Page-level text extractions
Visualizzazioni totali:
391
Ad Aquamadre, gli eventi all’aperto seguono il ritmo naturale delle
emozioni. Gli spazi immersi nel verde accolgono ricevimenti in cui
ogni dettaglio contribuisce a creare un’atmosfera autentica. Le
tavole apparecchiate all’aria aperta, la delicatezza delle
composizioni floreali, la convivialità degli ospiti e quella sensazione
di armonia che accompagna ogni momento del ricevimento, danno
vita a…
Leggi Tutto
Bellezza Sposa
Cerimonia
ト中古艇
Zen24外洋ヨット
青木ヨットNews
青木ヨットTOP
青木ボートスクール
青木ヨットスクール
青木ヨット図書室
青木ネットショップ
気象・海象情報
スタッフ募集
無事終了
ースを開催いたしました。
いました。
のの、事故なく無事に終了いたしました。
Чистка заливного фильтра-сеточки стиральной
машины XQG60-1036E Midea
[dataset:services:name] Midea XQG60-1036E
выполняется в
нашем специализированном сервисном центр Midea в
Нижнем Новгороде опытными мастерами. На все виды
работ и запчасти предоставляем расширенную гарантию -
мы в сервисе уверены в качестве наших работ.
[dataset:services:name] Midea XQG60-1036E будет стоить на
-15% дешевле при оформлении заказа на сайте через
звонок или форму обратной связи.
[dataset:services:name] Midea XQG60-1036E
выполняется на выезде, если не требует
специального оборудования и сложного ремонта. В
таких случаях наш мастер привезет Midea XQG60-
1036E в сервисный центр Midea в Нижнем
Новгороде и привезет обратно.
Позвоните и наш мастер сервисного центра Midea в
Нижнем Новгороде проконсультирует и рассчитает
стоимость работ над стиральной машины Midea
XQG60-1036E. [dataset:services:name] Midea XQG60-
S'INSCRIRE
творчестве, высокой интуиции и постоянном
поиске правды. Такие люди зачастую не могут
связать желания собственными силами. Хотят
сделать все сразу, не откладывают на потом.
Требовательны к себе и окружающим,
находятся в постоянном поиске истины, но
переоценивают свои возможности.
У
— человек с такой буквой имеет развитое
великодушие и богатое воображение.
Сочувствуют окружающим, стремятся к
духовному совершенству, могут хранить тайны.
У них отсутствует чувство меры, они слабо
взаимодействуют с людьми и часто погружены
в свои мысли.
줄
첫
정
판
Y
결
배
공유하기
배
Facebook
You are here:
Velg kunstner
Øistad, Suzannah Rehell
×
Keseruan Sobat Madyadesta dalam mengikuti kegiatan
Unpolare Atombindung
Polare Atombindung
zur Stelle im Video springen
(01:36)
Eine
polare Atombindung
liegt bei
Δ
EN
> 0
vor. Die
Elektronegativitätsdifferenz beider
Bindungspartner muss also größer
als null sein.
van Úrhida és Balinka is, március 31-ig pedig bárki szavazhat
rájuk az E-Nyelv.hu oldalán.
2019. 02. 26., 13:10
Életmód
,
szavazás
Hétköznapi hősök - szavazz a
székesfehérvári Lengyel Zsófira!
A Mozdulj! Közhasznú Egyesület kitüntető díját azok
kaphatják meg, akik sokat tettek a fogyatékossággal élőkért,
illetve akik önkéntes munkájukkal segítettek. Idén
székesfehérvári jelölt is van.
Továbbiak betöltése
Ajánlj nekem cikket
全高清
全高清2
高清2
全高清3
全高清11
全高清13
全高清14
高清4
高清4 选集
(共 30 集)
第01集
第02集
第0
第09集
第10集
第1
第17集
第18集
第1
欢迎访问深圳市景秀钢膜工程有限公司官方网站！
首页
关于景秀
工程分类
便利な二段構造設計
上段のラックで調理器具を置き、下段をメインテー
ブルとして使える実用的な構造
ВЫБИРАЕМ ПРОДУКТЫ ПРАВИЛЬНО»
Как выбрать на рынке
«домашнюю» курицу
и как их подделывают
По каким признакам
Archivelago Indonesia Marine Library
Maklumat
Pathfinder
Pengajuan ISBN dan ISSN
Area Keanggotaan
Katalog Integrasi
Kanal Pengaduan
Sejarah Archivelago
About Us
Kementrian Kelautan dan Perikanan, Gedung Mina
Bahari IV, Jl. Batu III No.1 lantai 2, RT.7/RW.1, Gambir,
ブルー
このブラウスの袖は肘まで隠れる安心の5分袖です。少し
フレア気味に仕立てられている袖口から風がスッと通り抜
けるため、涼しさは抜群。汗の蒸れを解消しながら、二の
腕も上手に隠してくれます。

Exercise: Across these entries, count each line where the string "постоянном" shows up. Give only the count.

Expected answer: 2